8. Bu Suwarno dan Bu Ida Pemilik dan anak pemilik usaha warung
9. Bu Aisyah Pemilik usaha kost
10. Mbak Mudah Karyawan usaha persewaan sepeda
11. Pak Abu Ketua RT Dusun Mangunrejo
12. Mas Tony Pemilik usaha kerajinan kulit“Sapindelick”
13. Bu Wati Pemilik usaha souvenir “Tas Bathok”
Sumber: Data Lapang (olahan penulis, 2019)
Gambaran Umum Obyek Penelitian
Penelitian ini dilaksanakan di wilayah “Kampung Inggris”, yang secara administratif
mencakup dua desa yaitu Desa Pelem dan Desa Tulungrejo, Kecamatan Pare, Kabupaten Kediri.
Wilayah terdampak “Kampung Inggris” di Desa Pelem meliputi Dusun Singgahan, sedangkan di
Desa Tulungrejo meliputi dua dusun yaitu Dusun Mangunrejo dan Tegalsari, sementara ketiga
dusun lainnya yaitu Dusun Krajan, Mulyoasri, dan Puhrejo tidak begitu terpengaruh, hal ini dilihat
dari jenis pekerjaan penduduk pada ketiga dusun tersebut masih didominasi oleh pedagang, kuli di
pasar, ternak sapi, dan petani (Hasil wawancara penulis dengan Pak Matsudi, 2016).

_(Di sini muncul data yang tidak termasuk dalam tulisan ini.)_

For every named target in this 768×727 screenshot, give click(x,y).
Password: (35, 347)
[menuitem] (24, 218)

Sementara itu, mengenai jumlah siswa kursus tidak ada data angka yang tercatat secara pasti,
selama ini hanya sebatas perkiraan saja. Sebelumnya pada tahun 2009, Pemerintah Desa
Tulungrejo meluncurkan regulasi berupa Peraturan Desa (Perdes) Nomor 1/2009 mengenai
keberadaan warga pendatang/penduduk musiman. Regulasi ini mengatur bahwa setiap warga
pendatang wajib melapor ke RT maksimal 3x24 jam untuk mendapatkan KIPEM (Kartu Identitas
Penduduk Musiman) yang masa aktifnya berlaku selama 3 bulan semenjak dicetak. Namun, karena
payung hukum aturan tersebut hanya sebatas perda, pelaksanaanya pun hanya setengah jalan.

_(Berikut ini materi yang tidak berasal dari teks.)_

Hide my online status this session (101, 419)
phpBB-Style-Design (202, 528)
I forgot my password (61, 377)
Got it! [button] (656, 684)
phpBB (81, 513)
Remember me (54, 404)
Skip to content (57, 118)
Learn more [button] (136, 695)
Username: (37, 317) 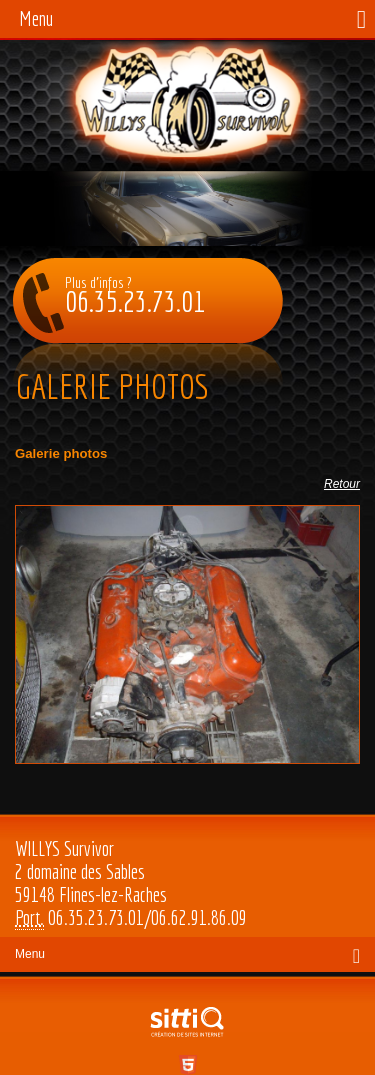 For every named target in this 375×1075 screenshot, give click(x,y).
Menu (36, 18)
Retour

Beberapa lembaga kursus tidak tertib melapor secara berkala berapa jumlah siswa yang
mengambil program di lembaganya pada setiap periode. Di sisi yang lain, beberapa siswa kursus
mengambil program di lembaga kursus yang berbeda pada periode yang sama, sehingga sulit
untuk memastikan berapa jumlah siswa kursus yang masuk ke “Kampung Inggris” (Hasil
wawancara penulis dengan Pak Wahyudi, 2016).
Kemudahan akses jaringan internet yang masuk ke wilayah desa pada tahun 2006, melancarkan
upaya pemasaran yang dilakukan oleh lembaga kursus untuk menarik calon konsumen dari luar
daerah melalui pemasaran secara digital. Selain itu, pemberlakuan kurikulum pendidikan dengan
sistem Sekolah Bertaraf Internasional (SBI) atau Rintisan Sekolah Bertaraf Internasional (RSBI)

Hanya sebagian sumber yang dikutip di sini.